WTF I just almost got ran over by a fucking cop!!!!!!
LOL you shoulda thrown yourself in front for money. Fucking cops!
go do what you do best...puke behind churches
Ive had to apologize to every girl i know today because of you
Who was more unwelcome: The two of us at the party last night, or Kimmy Gibler at the Tanner residence?
He set 8 alarms to make sure I took my birth control on time..
you drew a penis with ranch dressing. tried to take a picture of it and dropped your phone in it. Then made moaning sounds while you licked it off.
I'm mumbling to people and trying not to accidentally shit my pants
It was a group decision to take your pants off. Took a solid 10 minutes. No more skinny jeans while drinking.
Did you really lure me out of the bar with a blond holding a dunkin donuts bag? Well played sir, well played.

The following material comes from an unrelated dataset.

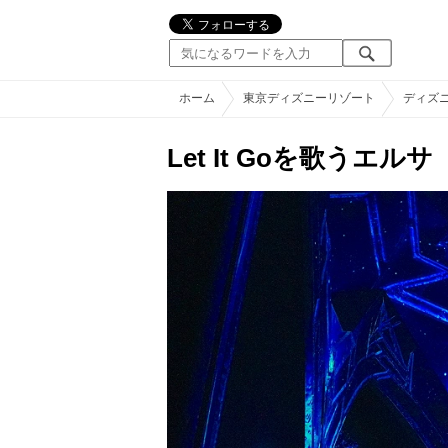
ホーム
東京ディズニーリゾート
ディズ
Let It Goを歌う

I didnt say frisky time, just alone time, to chat, or watch a show, or stare into one anothers eyes, or souls, or asses, whatever you straight people do
We watched the first ever season of SNL and fucked for so long. He accidentally punched me in the face, but I mean, John Belushi was the background noise of our sex. I can deal with it.
Now that I'm sober, I'm realizing you put your name in my phone as "wowww"
i just got hit on on the bus. Yes sir, because its every boys dream to fuck a forty year old with a face tattoo
pizza hut and my weed lady just showed up at the same time. I feel 22 again.
I accidentally brought up how there used to be a big tree in his yard, which I could only have known if I had been Google mapping his house.